(For more resources related to this topic, see here.)
Origin is a gem that provides the DSL for Mongoid queries. Though at first glance, a question may seem to arise as to why we need a DSL for Mongoid queries; If we are finally going to convert the query to a MongoDB-compliant hash, then why do we need a DSL?
Origin was extracted from Mongoid gem and put into a new gem, so that there is a standard for querying. It has no dependency on any other gem and is a standalone pure query builder. The idea was that this could be a generic DSL that can be used even without Mongoid!
So, now we have a very generic and standard querying pattern. For example, in Mongoid 2.x we had the criteria any_in and any_of, and no direct support for the and, or, and nor operations. In Mongoid 2.x, the only way we could fire a $or or a $and query was like this:
Author.where("$or" => {'language' => 'English', 'address.city' => 'London '})
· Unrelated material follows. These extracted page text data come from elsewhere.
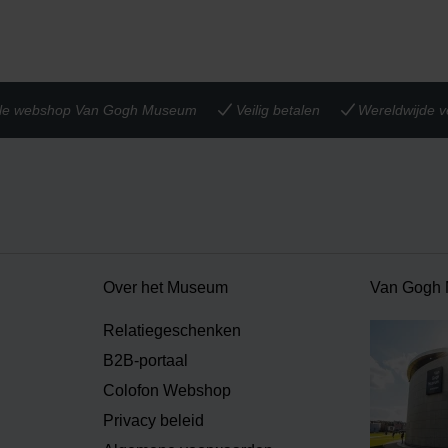
iële webshop Van Gogh Museum
Veilig betalen
Wereldwijde v
Over het Museum
Van Gogh
Relatiegeschenken
B2B-portaal
Colofon Webshop
Privacy beleid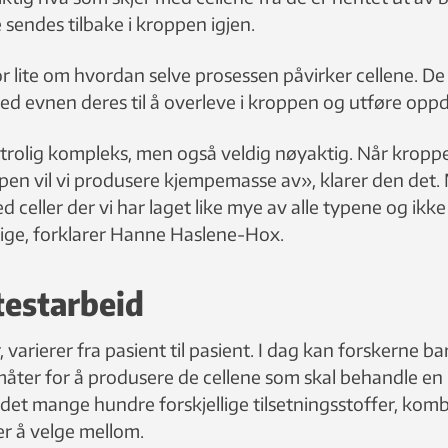
e sendes tilbake i kroppen igjen.
r lite om hvordan selve prosessen påvirker cellene. De 
d evnen deres til å overleve i kroppen og utføre oppdr
trolig kompleks, men også veldig nøyaktig. Når kroppe
pen vil vi produsere kjempemasse av», klarer den det. 
 celler der vi har laget like mye av alle typene og ikke
tige, forklarer Hanne Haslene-Hox.
testarbeid
 varierer fra pasient til pasient. I dag kan forskerne b
 måter for å produsere de cellene som skal behandle en
 det mange hundre forskjellige tilsetningsstoffer, kom
r å velge mellom.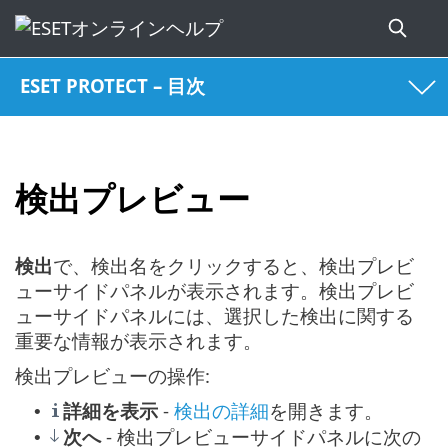
ESET PROTECT – 目次
検出プレビュー
検出
で、検出名をクリックすると、検出プレビ
ューサイドパネルが表示されます。検出プレビ
ューサイドパネルには、選択した検出に関する
重要な情報が表示されます。
検出プレビューの操作:
詳細を表示
-
検出の詳細
を開きます。
•
次へ
- 検出プレビューサイドパネルに次の
•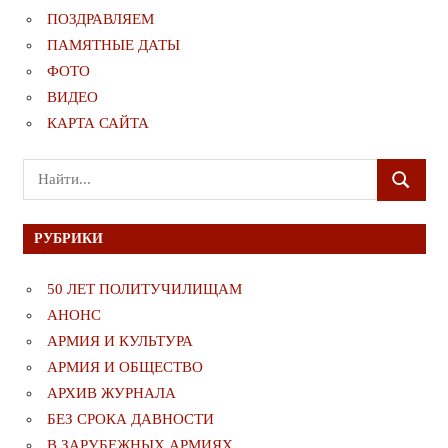
ПОЗДРАВЛЯЕМ
ПАМЯТНЫЕ ДАТЫ
ФОТО
ВИДЕО
КАРТА САЙТА
Поиск
ПОИСК
для:
РУБРИКИ
50 ЛЕТ ПОЛИТУЧИЛИЩАМ
АНОНС
АРМИЯ И КУЛЬТУРА
АРМИЯ И ОБЩЕСТВО
АРХИВ ЖУРНАЛА
БЕЗ СРОКА ДАВНОСТИ
В ЗАРУБЕЖНЫХ АРМИЯХ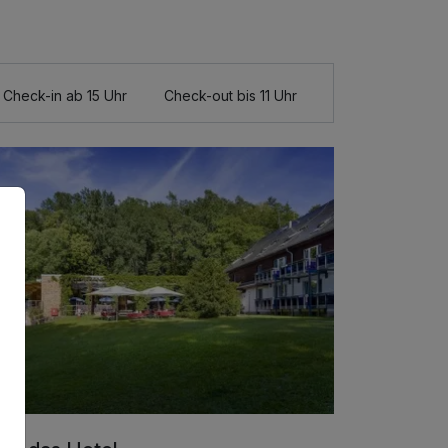
Check-in ab 15 Uhr
Check-out bis 11 Uhr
And now in Mongoid 3, we have a cleaner approach.
Author.or(:language => 'English', 'address.city' => 'London')
Origin also provides good selectors directly in our models. So, this is now much more readable:
Book.gte(published_at: Date.parse('2012/11/11'))
As we have seen earlier, MongoDB stores data in memory-mapped files of at most 2 GB each. After the data is loaded for the first time into the memory mapped files, we now get almost memory-like speeds for access instead of disk I/O, which is much slower. These memory-mapped files are preallocated to ensure that there is no delay of the file generation while saving data.
However, to ensure that the data is not lost, it needs to be persisted to the disk. This is achieved by journaling. With journaling, every database operation is written to the oplog collection and that is flushed to disk every 100 ms. Journaling is turned on by default in the MongoDB configuration. This is not the actual data but the operation itself. This helps in better recovery (in case of any crash) and also ensures the consistency of writes. The data that is written to various collections are flushed to the disk every 60 seconds. This ensures that the data is persisted periodically and also ensures the speed of data access is almost as fast as memory. MongoDB relies on the operating system for the memory management of its memory-mapped files. This has the advantage of getting inherent OS benefits as the OS is improved. Also, there's the disadvantage of lack of control on how memory is managed by MongoDB.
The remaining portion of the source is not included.